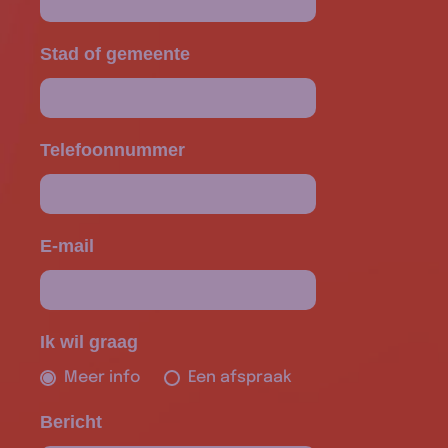
Stad of gemeente
Telefoonnummer
E-mail
Ik wil graag
Meer info
Een afspraak
Bericht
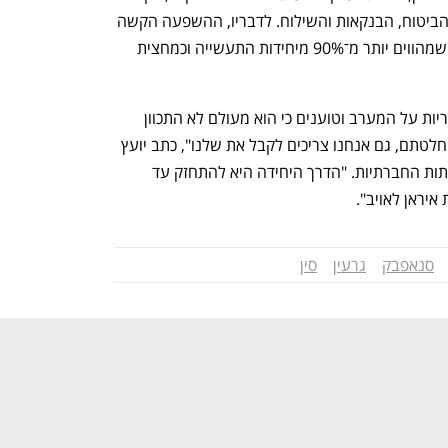
בייבוא סחורות ולהגבלות נוספות בתחומי הביטוח, הבנקאות והשילוח. לדבריו, ההשפעה הקשה 
ביותר תהיה על עסקים קטנים ובינוניים, "שמהווים יותר מ־90% מיחידות התעשייה וכמחצית 
גורמים שמרניים באיראן מטילים את האחריות על המערב וטוענים כי הוא מעולם לא התכוון 
להגיע להסדר דיפלומטי. "הם קיבלו את החלטתם, גם אנחנו צריכים לקבל את שלנו", כתב יועץ 
בכיר ליו״ר הפרלמנט, מהדי מוחמדי, ברשתות החברתיות. "הדרך היחידה היא להתחזק עד 
יראן לאויב".
סנאפבק
גרעין
סין
נפתח בכרטיסייה חדשה
נפתח בכרטיסייה חדשה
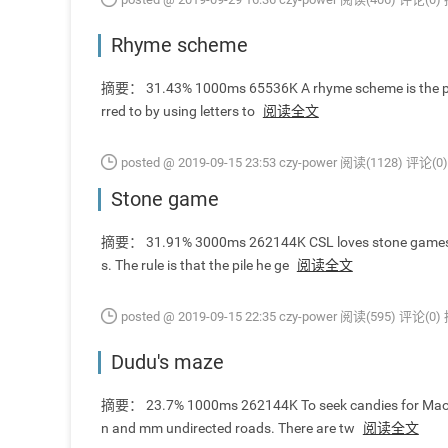
Rhyme scheme
摘要： 31.43% 1000ms 65536K A rhyme scheme is the pattern
rred to by using letters to
阅读全文
posted @ 2019-09-15 23:53 czy-power
阅读(1128)
评论(0)
Stone game
摘要： 31.91% 3000ms 262144K CSL loves stone games. He
s. The rule is that the pile he ge
阅读全文
posted @ 2019-09-15 22:35 czy-power
阅读(595)
评论(0)
Dudu's maze
摘要： 23.7% 1000ms 262144K To seek candies for Maoma
n and mm undirected roads. There are tw
阅读全文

(PROMPT):
Once the line with "Telefoonnummer" is found in the data above, reproduce it and each line after it exactly, through the line with "להגיע להסדר דיפלומטי.". Omit the pictures.

(WRITTEN SOLUTION):
Telefoonnummer
E-mail
Ik wil graag
Meer info
Een afspraak
Bericht
בייבוא סחורות ולהגבלות נוספות בתחומי הביטוח, הבנקאות והשילוח. לדבריו, ההשפעה הקשה 
ביותר תהיה על עסקים קטנים ובינוניים, "שמהווים יותר מ־90% מיחידות התעשייה וכמחצית 
גורמים שמרניים באיראן מטילים את האחריות על המערב וטוענים כי הוא מעולם לא התכוון 
להגיע להסדר דיפלומטי. "הם קיבלו את החלטתם, גם אנחנו צריכים לקבל את שלנו", כתב יועץ 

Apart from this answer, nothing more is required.